What the exercise asks
Only the lines from the line containing "courir à son rythme" to the end of the entries should be repeated, exactly as they appear.

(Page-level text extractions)
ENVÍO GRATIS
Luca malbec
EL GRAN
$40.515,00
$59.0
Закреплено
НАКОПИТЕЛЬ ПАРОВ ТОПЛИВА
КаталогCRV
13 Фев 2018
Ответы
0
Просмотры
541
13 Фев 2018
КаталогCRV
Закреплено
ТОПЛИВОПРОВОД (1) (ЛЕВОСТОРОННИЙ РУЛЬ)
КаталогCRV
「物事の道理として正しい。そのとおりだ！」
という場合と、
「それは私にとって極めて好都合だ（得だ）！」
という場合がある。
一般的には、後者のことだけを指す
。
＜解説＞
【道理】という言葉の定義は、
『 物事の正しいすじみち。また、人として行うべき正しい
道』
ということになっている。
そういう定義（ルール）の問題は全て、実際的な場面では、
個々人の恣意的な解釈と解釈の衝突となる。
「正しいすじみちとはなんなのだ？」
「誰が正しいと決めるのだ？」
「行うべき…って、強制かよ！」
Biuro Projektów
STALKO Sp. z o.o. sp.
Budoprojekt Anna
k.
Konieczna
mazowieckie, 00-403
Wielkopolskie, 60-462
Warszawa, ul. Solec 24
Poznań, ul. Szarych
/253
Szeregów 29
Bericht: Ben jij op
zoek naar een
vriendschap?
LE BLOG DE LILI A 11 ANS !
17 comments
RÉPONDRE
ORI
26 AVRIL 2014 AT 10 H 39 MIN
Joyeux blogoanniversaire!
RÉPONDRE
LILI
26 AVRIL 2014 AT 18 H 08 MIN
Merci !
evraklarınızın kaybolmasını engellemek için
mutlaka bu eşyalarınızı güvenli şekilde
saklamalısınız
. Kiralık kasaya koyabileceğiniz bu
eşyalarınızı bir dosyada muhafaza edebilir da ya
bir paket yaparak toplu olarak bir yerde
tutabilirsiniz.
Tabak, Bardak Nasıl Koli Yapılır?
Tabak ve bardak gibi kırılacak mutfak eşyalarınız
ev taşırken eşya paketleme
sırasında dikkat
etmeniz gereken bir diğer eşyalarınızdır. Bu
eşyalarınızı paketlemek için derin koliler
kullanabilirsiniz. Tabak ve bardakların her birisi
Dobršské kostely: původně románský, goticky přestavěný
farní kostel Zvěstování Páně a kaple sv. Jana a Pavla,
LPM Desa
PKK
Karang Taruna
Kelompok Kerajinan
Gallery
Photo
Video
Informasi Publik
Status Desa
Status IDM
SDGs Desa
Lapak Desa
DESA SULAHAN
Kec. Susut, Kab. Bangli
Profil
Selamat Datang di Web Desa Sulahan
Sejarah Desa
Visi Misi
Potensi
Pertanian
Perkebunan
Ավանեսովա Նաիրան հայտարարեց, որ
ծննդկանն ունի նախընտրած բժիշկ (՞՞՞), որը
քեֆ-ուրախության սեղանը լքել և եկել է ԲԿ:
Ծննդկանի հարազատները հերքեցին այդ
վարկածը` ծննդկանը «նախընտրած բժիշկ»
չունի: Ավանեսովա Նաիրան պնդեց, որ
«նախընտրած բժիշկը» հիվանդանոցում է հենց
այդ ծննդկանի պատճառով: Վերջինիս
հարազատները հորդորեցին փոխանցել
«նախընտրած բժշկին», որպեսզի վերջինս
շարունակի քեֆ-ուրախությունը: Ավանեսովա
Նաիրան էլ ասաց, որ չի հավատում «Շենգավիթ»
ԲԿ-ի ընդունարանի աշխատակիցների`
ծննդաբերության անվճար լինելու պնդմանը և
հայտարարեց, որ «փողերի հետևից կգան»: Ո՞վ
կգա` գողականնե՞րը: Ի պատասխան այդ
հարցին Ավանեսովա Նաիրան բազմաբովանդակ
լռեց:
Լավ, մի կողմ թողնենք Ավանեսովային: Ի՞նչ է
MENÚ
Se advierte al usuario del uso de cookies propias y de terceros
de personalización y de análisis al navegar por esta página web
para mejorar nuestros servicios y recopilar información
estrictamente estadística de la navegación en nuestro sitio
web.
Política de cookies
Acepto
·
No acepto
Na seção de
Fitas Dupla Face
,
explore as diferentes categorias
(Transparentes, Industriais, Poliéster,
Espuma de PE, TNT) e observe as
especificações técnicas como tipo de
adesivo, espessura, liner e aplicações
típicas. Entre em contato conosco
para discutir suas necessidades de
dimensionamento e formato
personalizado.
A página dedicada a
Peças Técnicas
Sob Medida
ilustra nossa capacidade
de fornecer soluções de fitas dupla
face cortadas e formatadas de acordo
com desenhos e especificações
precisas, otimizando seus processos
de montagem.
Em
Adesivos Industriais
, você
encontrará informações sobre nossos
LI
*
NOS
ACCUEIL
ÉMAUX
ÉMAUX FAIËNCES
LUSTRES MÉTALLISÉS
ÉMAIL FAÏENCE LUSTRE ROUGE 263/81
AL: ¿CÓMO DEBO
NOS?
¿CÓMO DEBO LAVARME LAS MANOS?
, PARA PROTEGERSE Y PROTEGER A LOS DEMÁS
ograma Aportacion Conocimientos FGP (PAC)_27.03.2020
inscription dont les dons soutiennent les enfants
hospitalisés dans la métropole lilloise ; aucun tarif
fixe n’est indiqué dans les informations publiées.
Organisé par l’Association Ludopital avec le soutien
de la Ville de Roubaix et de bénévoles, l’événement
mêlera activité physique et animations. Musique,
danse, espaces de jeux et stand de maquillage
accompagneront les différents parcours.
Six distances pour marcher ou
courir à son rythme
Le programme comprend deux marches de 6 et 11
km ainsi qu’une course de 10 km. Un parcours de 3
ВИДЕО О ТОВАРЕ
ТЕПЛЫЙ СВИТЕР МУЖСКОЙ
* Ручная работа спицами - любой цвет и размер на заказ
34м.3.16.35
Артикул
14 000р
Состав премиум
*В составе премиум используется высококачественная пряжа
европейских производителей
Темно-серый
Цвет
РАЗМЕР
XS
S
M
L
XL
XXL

Answer section
courir à son rythme
Le programme comprend deux marches de 6 et 11
km ainsi qu’une course de 10 km. Un parcours de 3
ВИДЕО О ТОВАРЕ
ТЕПЛЫЙ СВИТЕР МУЖСКОЙ
* Ручная работа спицами - любой цвет и размер на заказ
34м.3.16.35
Артикул
14 000р
Состав премиум
*В составе премиум используется высококачественная пряжа
европейских производителей
Темно-серый
Цвет
РАЗМЕР
XS
S
M
L
XL
XXL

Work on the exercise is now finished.